В 1931 году Пришвин предпринимает поездку на Дальний Восток. Три месяца бродил он там по тайге и сопкам и привез с собой очерки путешествия. Это «Дорогие звери», «Песцы» («Остров Фуругельм»), «Олень-цветок», множество фотографий природы Дальнего Востока, людей, населяющих этот край. Но исподволь из этого очеркового материала рождается поэтическая повесть «Жень-шень» или «Корень жизни». Как раз к этому времени был ликвидирован РАПП, настроение в критике резко изменилось: новую повесть приняли единодушно, и впоследствии она была переведена на многие языки за рубежом.
Началась работа над повестью «Жень-шень» краткой заметкой в дневнике: «Сел за „Даурию“ и перестал заниматься фотографией. Мне дана одна струна, или сказать вернее, лирическая нотка – одна для всего…»
В повести мы встречаем художественно претворенными две основных темы Пришвина.
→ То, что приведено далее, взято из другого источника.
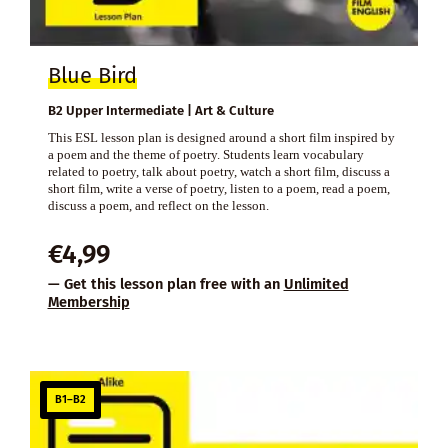
Blue Bird
B2 Upper Intermediate | Art & Culture
This ESL lesson plan is designed around a short film inspired by
a poem and the theme of poetry. Students learn vocabulary
related to poetry, talk about poetry, watch a short film, discuss a
short film, write a verse of poetry, listen to a poem, read a poem,
discuss a poem, and reflect on the lesson.
€
4,99
— Get this lesson plan free with an
Unlimited
Membership
B1–B2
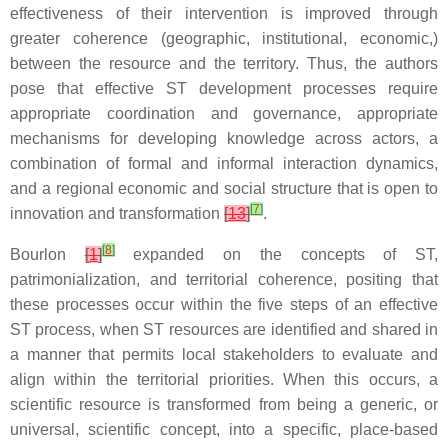
effectiveness of their intervention is improved through
greater coherence (geographic, institutional, economic,)
between the resource and the territory. Thus, the authors
pose that effective ST development processes require
appropriate coordination and governance, appropriate
mechanisms for developing knowledge across actors, a
combination of formal and informal interaction dynamics,
and a regional economic and social structure that is open to
[
7
]
innovation and transformation
[
13
]
.
[
8
]
Bourlon
[
1
]
expanded on the concepts of ST,
patrimonialization, and territorial coherence, positing that
these processes occur within the five steps of an effective
ST process, when ST resources are identified and shared in
a manner that permits local stakeholders to evaluate and
align within the territorial priorities. When this occurs, a
scientific resource is transformed from being a generic, or
universal, scientific concept, into a specific, place-based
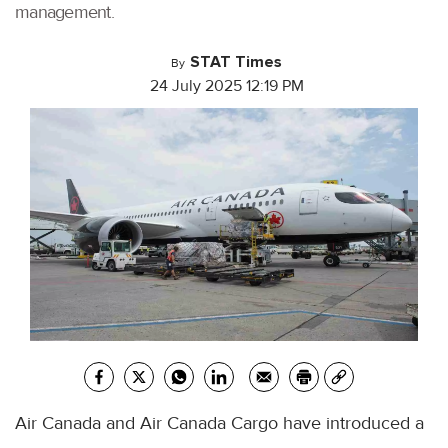
management.
STAT Times
By
24 July 2025 12:19 PM
Air Canada and Air Canada Cargo have introduced a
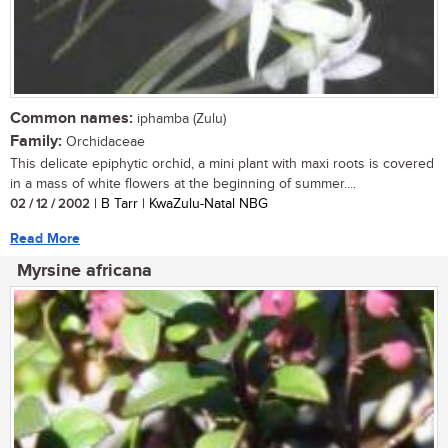
Common names:
iphamba (Zulu)
Family:
Orchidaceae
This delicate epiphytic orchid, a mini plant with maxi roots is covered
in a mass of white flowers at the beginning of summer....
02 / 12 / 2002
| B Tarr | KwaZulu-Natal NBG
Read More
Myrsine africana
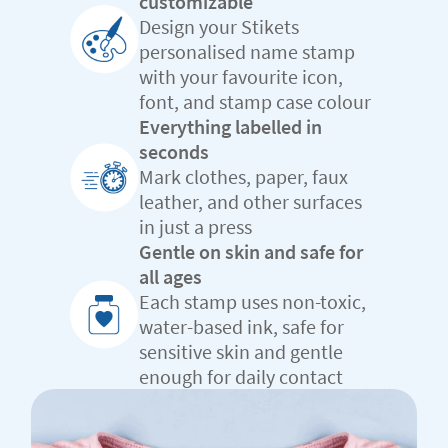
customizable
Design your Stikets
personalised name stamp
with your favourite icon,
font, and stamp case colour
Everything labelled in
seconds
Mark clothes, paper, faux
leather, and other surfaces
in just a press
Gentle on skin and safe for
all ages
Each stamp uses non-toxic,
water-based ink, safe for
sensitive skin and gentle
enough for daily contact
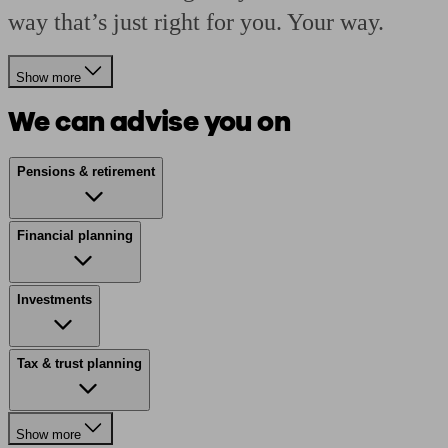
way that’s just right for you. Your way.
Show more
We can advise you on
Pensions & retirement
Financial planning
Investments
Tax & trust planning
Show more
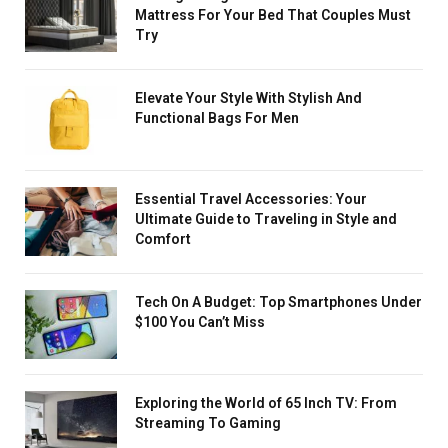
Mattress For Your Bed That Couples Must
Try
Elevate Your Style With Stylish And
Functional Bags For Men
Essential Travel Accessories: Your
Ultimate Guide to Traveling in Style and
Comfort
Tech On A Budget: Top Smartphones Under
$100 You Can’t Miss
Exploring the World of 65 Inch TV: From
Streaming To Gaming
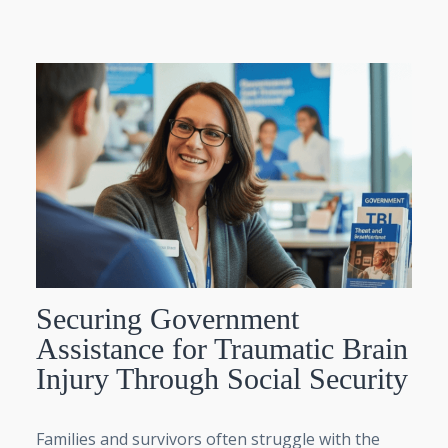
Securing Government
Assistance for Traumatic Brain
Injury Through Social Security
Families and survivors often struggle with the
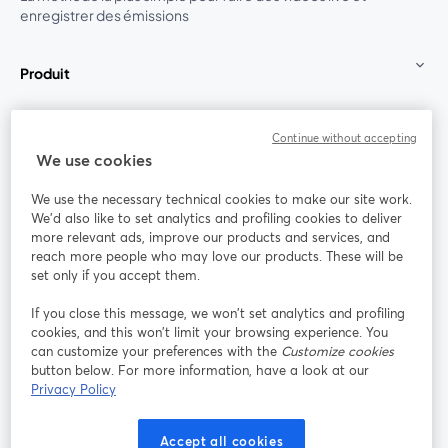
enregistrer des émissions
Produit
Communauté
Continue without accepting
We use cookies
StreamYard pour
We use the necessary technical cookies to make our site work.
We'd also like to set analytics and profiling cookies to deliver
Rejoignez-nous
more relevant ads, improve our products and services, and
reach more people who may love our products. These will be
set only if you accept them.
Webinaire
Facebook
X (Twitter)
ouvre un nouvel onglet
ouvre un n
If you close this message, we won’t set analytics and profiling
YouTube
Instagram
LinkedIn
ouvre un nouvel onglet
ouvre un nouvel onglet
ouvre un nou
cookies, and this won’t limit your browsing experience. You
can customize your preferences with the
Customize cookies
button below. For more information, have a look at our
Privacy Policy
Conditions d'utilisation
Conditions de la plateforme
Accept all cookies
ouvre un nouvel onglet
ouvre un no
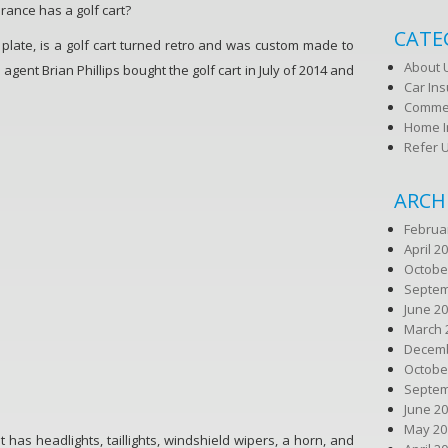
rance has a golf cart?
CATE
 plate, is a golf cart turned retro and was custom made to
About 
gent Brian Phillips bought the golf cart in July of 2014 and
Car In
Commer
Home I
Refer 
ARCH
Februa
April 2
Octobe
Septem
June 2
March 
Decemb
Octobe
Septem
June 2
May 20
t has headlights, taillights, windshield wipers, a horn, and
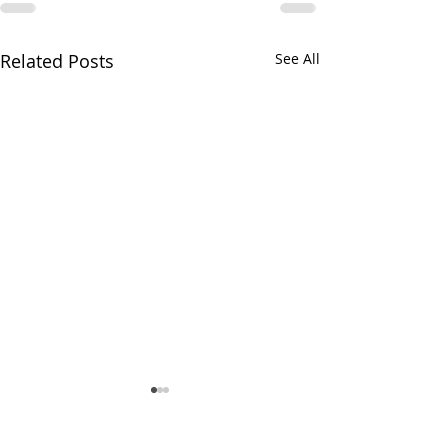
Related Posts
See All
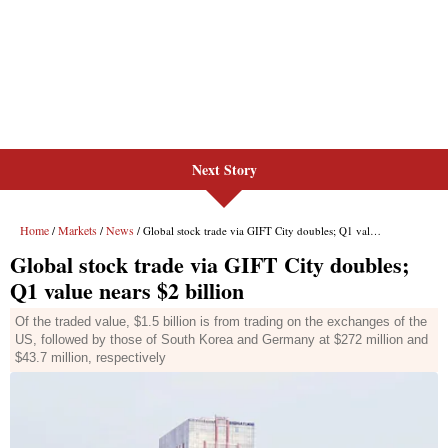
Next Story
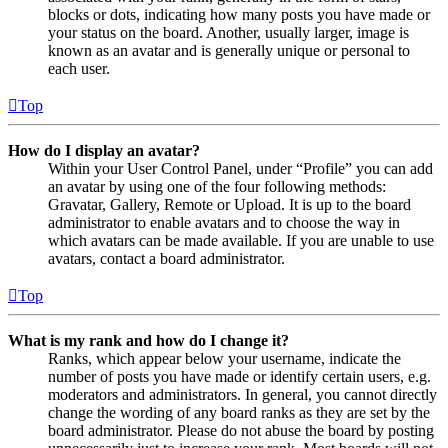
blocks or dots, indicating how many posts you have made or
your status on the board. Another, usually larger, image is
known as an avatar and is generally unique or personal to
each user.
Top
How do I display an avatar?
Within your User Control Panel, under “Profile” you can add
an avatar by using one of the four following methods:
Gravatar, Gallery, Remote or Upload. It is up to the board
administrator to enable avatars and to choose the way in
which avatars can be made available. If you are unable to use
avatars, contact a board administrator.
Top
What is my rank and how do I change it?
Ranks, which appear below your username, indicate the
number of posts you have made or identify certain users, e.g.
moderators and administrators. In general, you cannot directly
change the wording of any board ranks as they are set by the
board administrator. Please do not abuse the board by posting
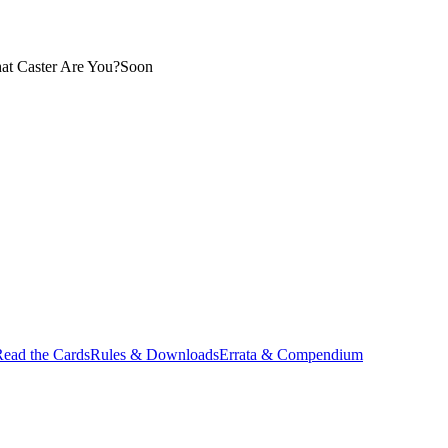
at Caster Are You?
Soon
ead the Cards
Rules & Downloads
Errata & Compendium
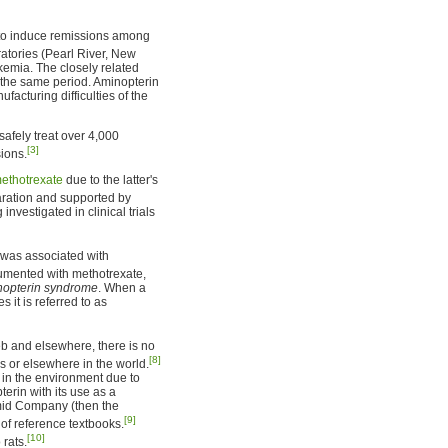
to induce remissions among
atories (Pearl River, New
ukemia. The closely related
the same period. Aminopterin
acturing difficulties of the
afely treat over 4,000
[3]
sions.
ethotrexate
due to the latter's
ration and supported by
 investigated in clinical trials
t was associated with
umented with methotrexate,
inopterin syndrome
. When a
 it is referred to as
b and elsewhere, there is no
[8]
es or elsewhere in the world.
 in the environment due to
erin with its use as a
amid Company (then the
[9]
of reference textbooks.
[10]
 rats.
Первая – о невоплощенной любви к единственной возлюбленной, любви, распространенной им на всю природу. Повесть отражает подлинное переживание в жизни молодого Пришвина. В ней любовь дана как страданье – и у человека, и у животных. Но с этим человеку примириться невозможно: «… где-то в тайге все растет и растет мой собственный корень жизни». И путь к нему известен, в нем человеческая радость и достоинство: «В поисках корня жизни надо идти с чистой совестью и никогда не оглядываться в ту сторону, где все уже измято и растоптано».
Вторая тема Пришвина открыто поставлена в повести «Жень-шень» (и это – накануне мировой войны): тема братства народов. Она воплощена в сотрудничестве двух друзей: рассказчика, бывшего русского солдата, и друга его, искателя корня жизни, старого китайца Лувена.
30-е годы – это постоянные поездки. Близкие – в Подмосковье, в Переславль-Залесский; в 1938 году поездка под Кострому для наблюдения и записей весеннего разлива. И снова непреднамеренно работа в двух планах: повесть «Неодетая весна» и записи к назревающей новой теме романа «Осу да рева дорога», – «она уже стучится в душу».
Дальние поездки – это Хибины, Соловки, Беломорстрой – в край непуганых птиц его молодости, который стал неузнаваемо новым.